I quickly realized while finishing this project that there were many possible ways to portray a letter, and there was such a thing as going astray. Therefore, the most difficult aspect was editing out what did not belong, and reverting back to the what my founding theme was. For some difficult letters, I actually tried to forget what I had drawn for the letter in the past to see if I would unknowingly make repetitions or differences.
The two main guidelines became: how many curved line segments vs. straight line segments, and are the negative spaces(black portions) sensible or balanced. The final challenge, was in making non-trivial letters, such that any simple rotation or reflection would not create the same character. For example, my "W" should be different from my "E" or "3", for I felt that this would make for a less interesting and lively collection of characters.

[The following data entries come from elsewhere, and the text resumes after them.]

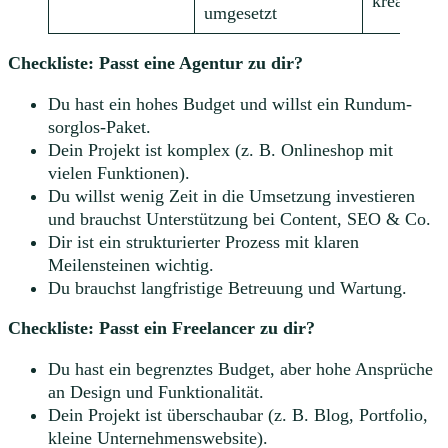
kreative I
umgesetzt
Checkliste: Passt eine Agentur zu dir?
Du hast ein hohes Budget und willst ein Rundum-
sorglos-Paket.
Dein Projekt ist komplex (z. B. Onlineshop mit
vielen Funktionen).
Du willst wenig Zeit in die Umsetzung investieren
und brauchst Unterstützung bei Content, SEO & Co.
Dir ist ein strukturierter Prozess mit klaren
Meilensteinen wichtig.
Du brauchst langfristige Betreuung und Wartung.
Checkliste: Passt ein Freelancer zu dir?
Du hast ein begrenztes Budget, aber hohe Ansprüche
an Design und Funktionalität.
Dein Projekt ist überschaubar (z. B. Blog, Portfolio,
kleine Unternehmenswebsite).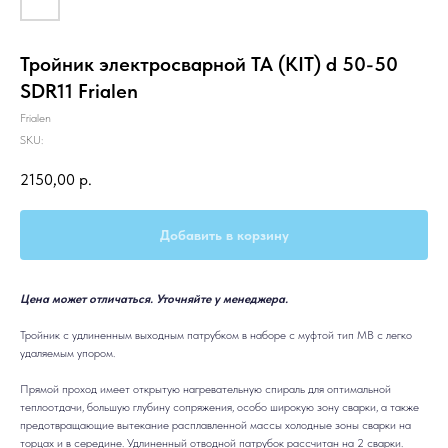
Тройник электросварной TA (KIT) d 50-50
SDR11 Frialen
Frialen
SKU:
2150,00
р.
Добавить в корзину
Цена может отличаться. Уточняйте у менеджера.
Тройник с удлиненным выходным патрубком в наборе с муфтой тип МВ с легко
удаляемым упором.
Прямой проход имеет открытую нагревательную спираль для оптимальной
теплоотдачи, большую глубину сопряжения, особо широкую зону сварки, а также
предотвращающие вытекание расплавленной массы холодные зоны сварки на
торцах и в середине. Удлиненный отводной патрубок рассчитан на 2 сварки.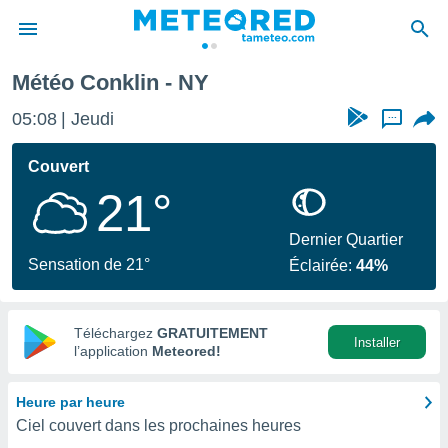
Météo Conklin - NY
e
ntialité
05:08
Jeudi
...
enu de
o.com
Couvert
o.com) a
21°
aré par
onnels
Dernier Quartier
arantir
Sensation de 21°
Éclairée:
44%
té des
ions
. Vous
accéder
Téléchargez
GRATUITEMENT
Installer
e en
l’application
Meteored!
 les
Heure par heure
s :
Ciel couvert dans les prochaines heures
r les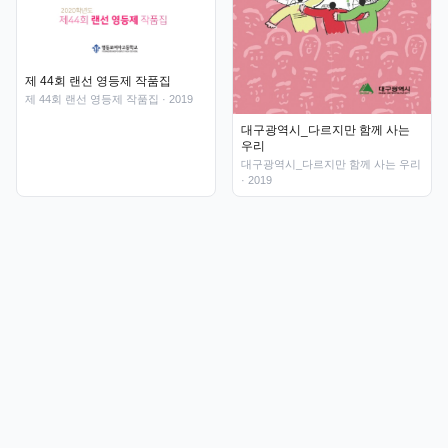
제 44회 랜선 영등제 작품집
제 44회 랜선 영등제 작품집
· 2019
대구광역시_다르지만 함께 사는
우리
대구광역시_다르지만 함께 사는 우리
· 2019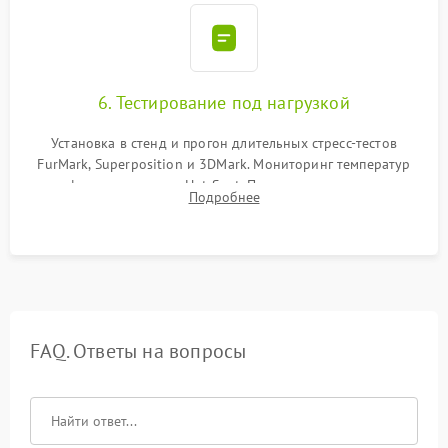
6. Тестирование под нагрузкой
Установка в стенд и прогон длительных стресс-тестов
FurMark, Superposition и 3DMark. Мониторинг температур
графического чипа и Hot Spot. Проверка на отсутствие
Подробнее
артефактов изображения, вылетов драйвера и зависаний.
FAQ. Ответы на вопросы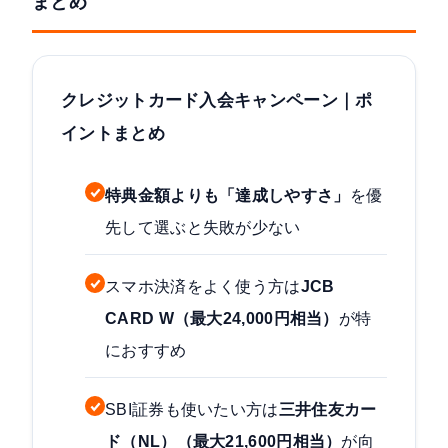
まとめ
クレジットカード入会キャンペーン｜ポ
イントまとめ
特典金額よりも「達成しやすさ」
を優
先して選ぶと失敗が少ない
スマホ決済をよく使う方は
JCB
CARD W（最大24,000円相当）
が特
におすすめ
SBI証券も使いたい方は
三井住友カー
ド（NL）（最大21,600円相当）
が向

Throughout the course of this project, I learned a lot about workflow from paper to digital (drawing anticipating scanning), and greatly improved my keystroke/stylus efficiency through its repetitive nature. Overall I am greatly pleased by these characters, and believe that I imagined the well-trodden English alphabet to new forms and viewed it through a fresh lens. I am also proud of the fact that a quick forgotten doodle on a page of graph paper, was resurrected into a complete 71-odd character typeface. I hope to extend this typeface into lower-case and other ASCI characters as time permits!